Leave the pictures out. Return the rest of the listing below exactly.

|---|

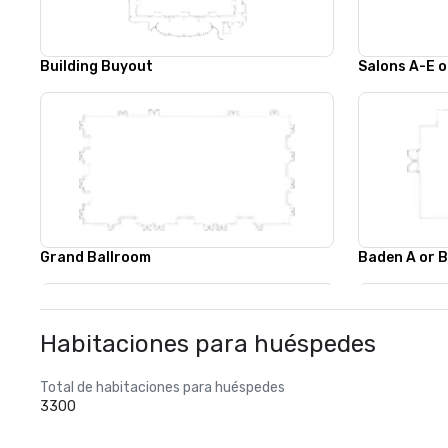
Building Buyout
Salons A-E o
Grand Ballroom
Baden A or 
Habitaciones para huéspedes
Total de habitaciones para huéspedes
3300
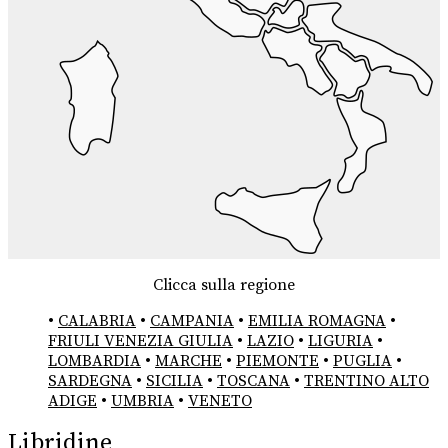
Clicca sulla regione
•
CALABRIA
•
CAMPANIA
•
EMILIA ROMAGNA
•
FRIULI VENEZIA GIULIA
•
LAZIO
•
LIGURIA
•
LOMBARDIA
•
MARCHE
•
PIEMONTE
•
PUGLIA
•
SARDEGNA
•
SICILIA
•
TOSCANA
•
TRENTINO ALTO
ADIGE
•
UMBRIA
•
VENETO
Libridine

|---|

**Reply to the task:**
Building Buyout
Salons A-E o
Grand Ballroom
Baden A or 
Habitaciones para huéspedes
Total de habitaciones para huéspedes
3300
Clicca sulla regione
•
CALABRIA
•
CAMPANIA
•
EMILIA ROMAGNA
•
FRIULI VENEZIA GIULIA
•
LAZIO
•
LIGURIA
•
LOMBARDIA
•
MARCHE
•
PIEMONTE
•
PUGLIA
•
SARDEGNA
•
SICILIA
•
TOSCANA
•
TRENTINO ALTO
ADIGE
•
UMBRIA
•
VENETO
Libridine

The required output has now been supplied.